What do you think I did wrong?

How are you downloading it @kzlz?

What program is telling you that the signature is not OK, is it rpm, is it gpg?

I suspect that if the key used for signing the template wasn’t added to the rpm keyring, then rpm would fail to verify the signature (and default to the safer option of assuming it is not OK).

See the begining of this post of you suspect that’s the issue you’re facing:

(You’ll need to use the key that was used to sign the Kali template, which may not be the same as the ine used for the templates in that thead!)

I used rpm.
Which is the correct place to copy the downloaded key?
/etc/qubes/repo-templates/key
or
/etc/pki/rpm-gpg/

Also, should the name of the unman key be RPM-GPG-KEY-unman or whatever?

I changed the name of unman’s key to RPM-GPG-KEY-unman and copied it to /etc/pki/rpm-gpg/.

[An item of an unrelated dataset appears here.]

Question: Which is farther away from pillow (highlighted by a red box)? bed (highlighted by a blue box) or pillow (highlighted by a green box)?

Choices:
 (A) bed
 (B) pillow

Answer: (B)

One question out of context: WHy install a kali Template if the apps of kali can be directly installed in a debian template?
Why not install wireshark, wifite (for example) directly in debian-11-clone?

Did you read the page from which you downloaded the template?
This is covered there, as well as important notes on installing large
templates like Kali, and dealing with potential problems when updating.

If there’s anything there that isnt clear, please say so.

You can name my key whatever you like - it sort of makes sense to me to
be consistent with other keys and to name it after the originator, but
whatever.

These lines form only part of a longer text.